Support for node status list and duration

Not sure I've completely understood this thread so if this is not relevant, please ignore.

My thought - and hopefully one that maintains the best possible backwards compatibility - would be to add a new status type. That way, the original status would continue to act just as it does now. And so would the status node.

Then you could have a completely separate "live status". You could extend the status node to be triggered on these or ignore them. So avoiding all of the issues regarding rolling back to a previous state - you wouldn't need to. But, a flow using a status node could easily be extended to deal with temporary status changes if you wanted to. But you wouldn't be forced to.

For custom nodes, the issuing of a "live status" would overwrite any existing actual status and, on timeout, would simply revert. There would not be any need to re-issue the old status (now current again) because the status node understands they are different and your flow handles it, not the node.

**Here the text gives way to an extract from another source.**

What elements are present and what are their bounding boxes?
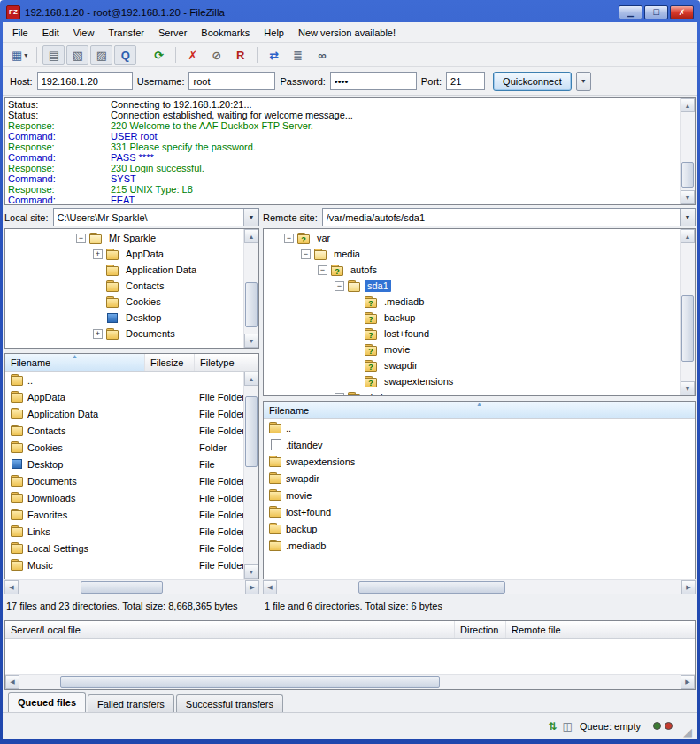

As I say, this feels that it should be 100% backwards compatible with minimal changes needed to core. It also keeps the 2 concepts somewhat separated which, in my weird brain at least, seems easier to comprehend.

So the workflow would be:

  1. Trigger a standard, static status if you want - using the current functions.
  2. On receipt of a suitable event or msg, trigger a "live status" using a new RED function to be created in core. That fn will have access to the current non-live status automatically via reference to the node data, see the next para for why that is important. When the live status times out, all it has to do is restore the visual to the current non-live status (if set), nothing else.

If your flow updates the standard status while the live status is active, then the current status function would still be triggered and any connected status node would also be triggered, however, the display would not update (that might need to be an option). But because the new live status function "knows" the current non-live status setting, as the timeout expires, it will automatically set the display to the correct status.

Not sure if any of that makes sense, it has been a very long week for me and my brain is a little burned out.